It starts with shipping


Call me “old school” but I believe in shipping. Trying isn’t enough. Getting close isn’t enough. Good ideas aren’t enough. You’ve got to ship.


It used to be that interviews started with, “What have you shipped?” If you hadn’t shipped recently, “Why?” Why? Because you can’t deliver customer value if you don’t deliver. You can’t iterate and improve without finishing an iteration. You can’t get customer feedback without customers.


People used to complain that promotions and rewards were disproportionally distributed to those who shipped. I say, “Absolutely, that’s how it should be.” Does this hurt quality? No, you set a high minimum quality bar and ship. Does it hurt innovation? No, innovators have always risked an initial drop in pay to receive a big payoff should they deliver.



Eric Aside


Some people complain that the big payoff doesn’t exist at Microsoft for innovative ideas.

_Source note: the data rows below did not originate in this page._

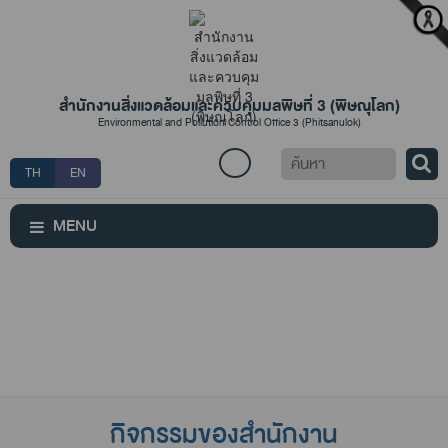
สำนักงานสิ่งแวดล้อมและควบคุมมลพิษที่ 3 (พิษณุโลก)
Environmental and Pollution Control Office 3 (Phitsanulok)
ค้นหา
TH
EN
MENU
กิจกรรมของสำนักงาน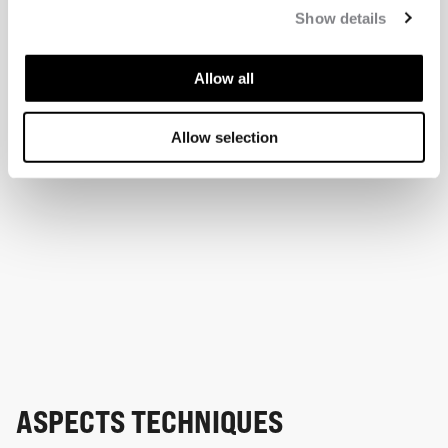
Show details
Allow all
Allow selection
ASPECTS TECHNIQUES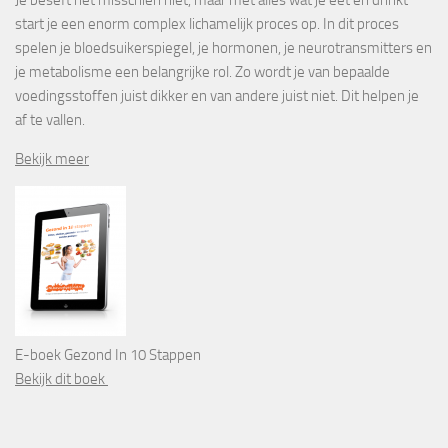
start je een enorm complex lichamelijk proces op. In dit proces
spelen je bloedsuikerspiegel, je hormonen, je neurotransmitters en
je metabolisme een belangrijke rol. Zo wordt je van bepaalde
voedingsstoffen juist dikker en van andere juist niet. Dit helpen je
af te vallen.
Bekijk meer
E-boek Gezond In 10 Stappen
Bekijk dit boek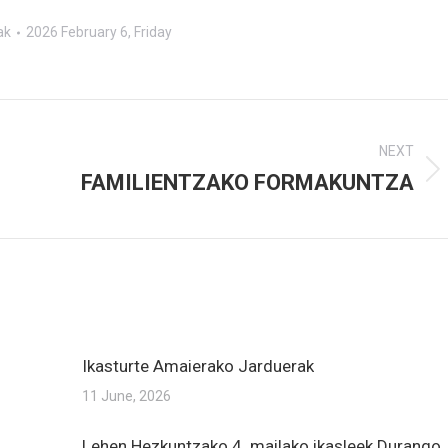
ak
2026 February 6, Friday
NEXT
FAMILIENTZAKO FORMAKUNTZA
Next
post:
Ikasturte Amaierako Jarduerak
11 June, 2026
Lehen Hezkuntzako 4. mailako ikasleek Durango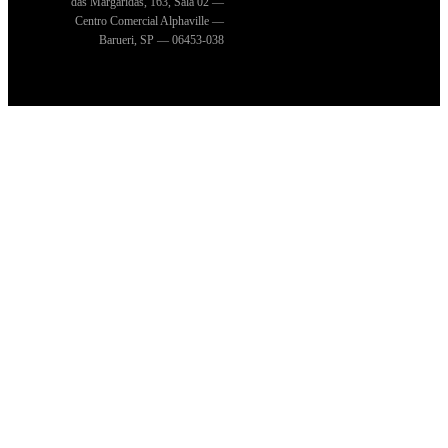
das Margaridas, 163, Sala 02 —
Centro Comercial Alphaville —
Barueri, SP — 06453-038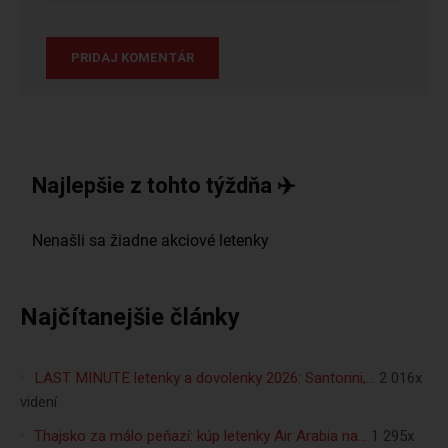
Najlepšie z tohto týždňa ✈️
Najčítanejšie články
LAST MINUTE letenky a dovolenky 2026: Santorini,…
2 016x
videní
Thajsko za málo peňazí: kúp letenky Air Arabia na…
1 295x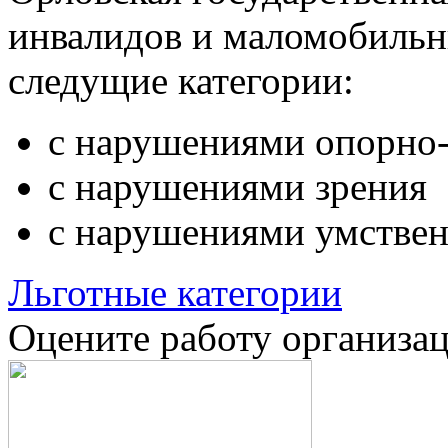
инвалидов и маломобильн
следущие категории:
с нарушениями опорно-
с нарушениями зрения
с нарушениями умствен
Льготные категории
Оцените работу организа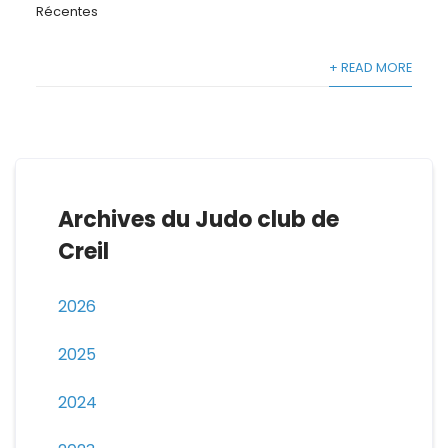
Récentes
+ READ MORE
Archives du Judo club de
Creil
2026
2025
2024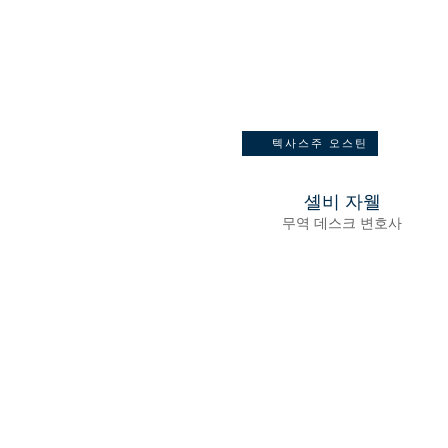
텍사스주 오스틴
셸비 자웰
무역 데스크 변호사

Those people haven’t shipped. The people who successfully ship innovative ideas are the ones who become our organizational and technical leaders.

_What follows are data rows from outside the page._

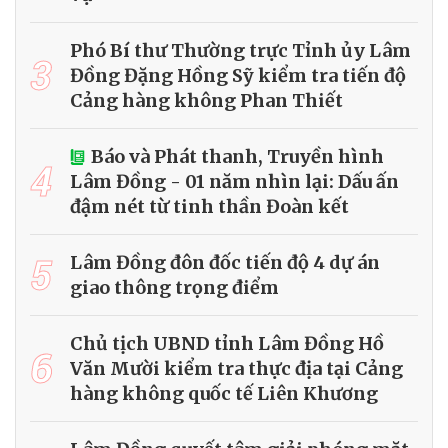
Phó Bí thư Thường trực Tỉnh ủy Lâm
3
Đồng Đặng Hồng Sỹ kiểm tra tiến độ
Cảng hàng không Phan Thiết
Báo và Phát thanh, Truyền hình
4
Lâm Đồng - 01 năm nhìn lại: Dấu ấn
đậm nét từ tinh thần Đoàn kết
5
Lâm Đồng đôn đốc tiến độ 4 dự án
giao thông trọng điểm
Chủ tịch UBND tỉnh Lâm Đồng Hồ
6
Văn Mười kiểm tra thực địa tại Cảng
hàng không quốc tế Liên Khương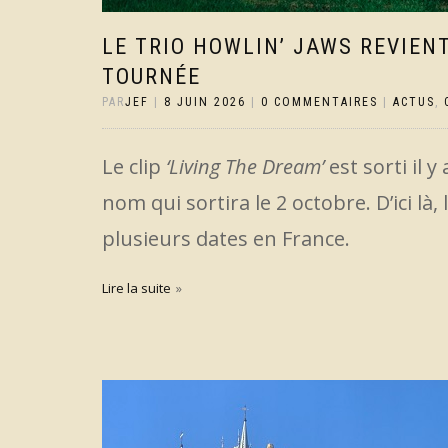
LE TRIO HOWLIN’ JAWS REVIEN
TOURNÉE
PAR
JEF
|
8 JUIN 2026
|
0 COMMENTAIRES
|
ACTUS
,
Le clip
‘Living The Dream’
est sorti il 
nom qui sortira le 2 octobre. D’ici là,
plusieurs dates en France.
Lire la suite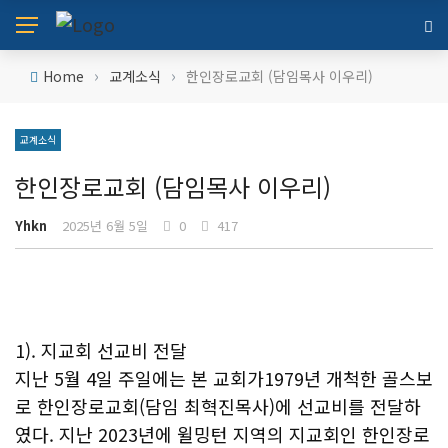
›
›
Home
교계소식
한인장로교회 (담임목사 이우리)
교계소식
한인장로교회 (담임목사 이우리)
Yhkn
2025년 6월 5일
0
417
1). 지교회 선교비 전달
지난 5월 4일 주일에는 본 교회가1979년 개척한 골스보
로 한인장로교회(담임 최혁진목사)에 선교비를 전달하
였다. 지난 2023년에 윌밍턴 지역의 지교회인 한인장로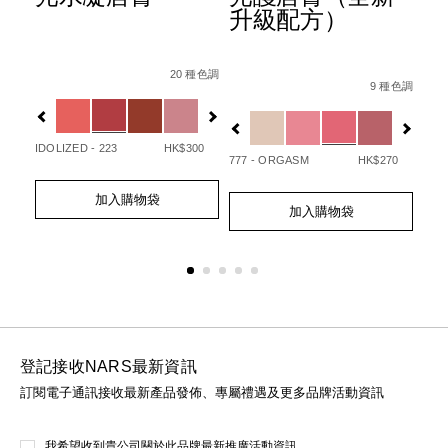
升級配方）
ion-
Details
Item
/zh/afterglow%E6%82%85%E5%85%89%E
Det
Ite
種色調
Details
Item
/zh/afterglo
No.
No.
20 種色調
07845090748_hk.html
1%E7%9C%BC%E5%BD%B1%E7%AD%86/0194251147000_h
No.
9 種色調
0194251133720_hk
01
Variations
Var
194251154732_hk
Variations
20
IDOLIZED - 223
HK$300
UNA
777 - ORGASM
HK$270
Add
Product
Ad
Pro
Add
Product
to
Actions
to
Act
加入購物袋
to
Actions
cart
cart
加入購物袋
cart
options
opt
options
登記接收NARS最新資訊
訂閱電子通訊接收最新產品發佈、專屬禮遇及更多品牌活動資訊
我希望收到貴公司關於此品牌最新推廣活動資訊。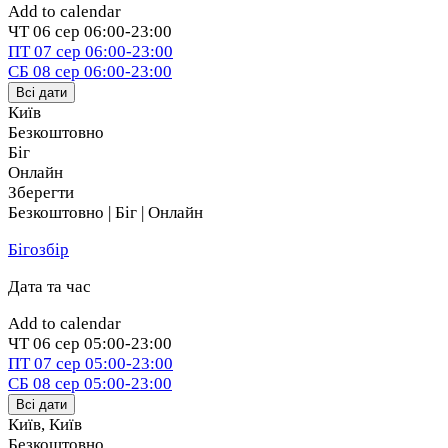
Add to calendar
ЧТ
06 сер
06:00-23:00
ПТ
07 сер
06:00-23:00
СБ
08 сер
06:00-23:00
Всі дати
Київ
Безкоштовно
Біг
Онлайн
Зберегти
Безкоштовно | Біг | Онлайн
Бігозбір
Дата та час
Add to calendar
ЧТ
06 сер
05:00-23:00
ПТ
07 сер
05:00-23:00
СБ
08 сер
05:00-23:00
Всі дати
Київ
,
Київ
Безкоштовно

It all starts with shipping. This is particularly apt with services, where everything literally starts with shipping, and where I’m focusing the rest of this column. Our critics claim that in the new world of services Microsoft has forgotten how to ship. Perhaps, but Microsoft has forgotten more about shipping than most companies will ever know. We just need some reminders and reeducation, especially when it comes to services.



Eric Aside


Does a focus on shipping drive death marches? No, death marches delay shipping. As I wrote in “Marching to death” (chapter 1), death marches result from a lack of planning and courage. This is particularly important to understand in the services world where sustainable shipping is critical to long term success.


I offer you my service


How much about shipping services has Microsoft forgotten or doesn’t get, according to critics? Not as much as they would have you believe, but enough to make you think. Let’s go over the herrings and the heartaches, mixed with a little happiness.


The red herrings:


§  Services make you think about everything differently.

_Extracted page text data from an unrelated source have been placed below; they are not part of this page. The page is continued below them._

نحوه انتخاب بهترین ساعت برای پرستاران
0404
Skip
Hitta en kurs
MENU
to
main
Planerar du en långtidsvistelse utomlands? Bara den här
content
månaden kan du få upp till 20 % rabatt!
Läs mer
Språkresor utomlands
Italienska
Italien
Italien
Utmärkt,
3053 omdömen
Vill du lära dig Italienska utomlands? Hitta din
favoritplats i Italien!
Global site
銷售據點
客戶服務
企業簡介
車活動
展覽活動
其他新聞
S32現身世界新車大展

§  Services center on data while packaged products center on functionality.


§  Services have greater security concerns than packaged products.


§  Services have serious issues with dependencies.


§  Services demand higher quality and faster iterations than packaged products.


The heartaches (and happiness):


§  Services run across hundreds of machines, not on a single client.


§  Services must scale out automatically.


§  Services are easier to switch than packaged products.


§  Service upgrades hit everyone instantly.


§  Services are living, changing things.


Let’s break these down, starting with the red herrings.


What is that smell?


The first services red herring is a big one, “Services change everything.” As I addressed in At your service, this is total bovine fertilizer. Services start and end with helping customers achieve their goals, just like all products ever. You focus on the customer experience and what they hope to accomplish or you lose. End of story.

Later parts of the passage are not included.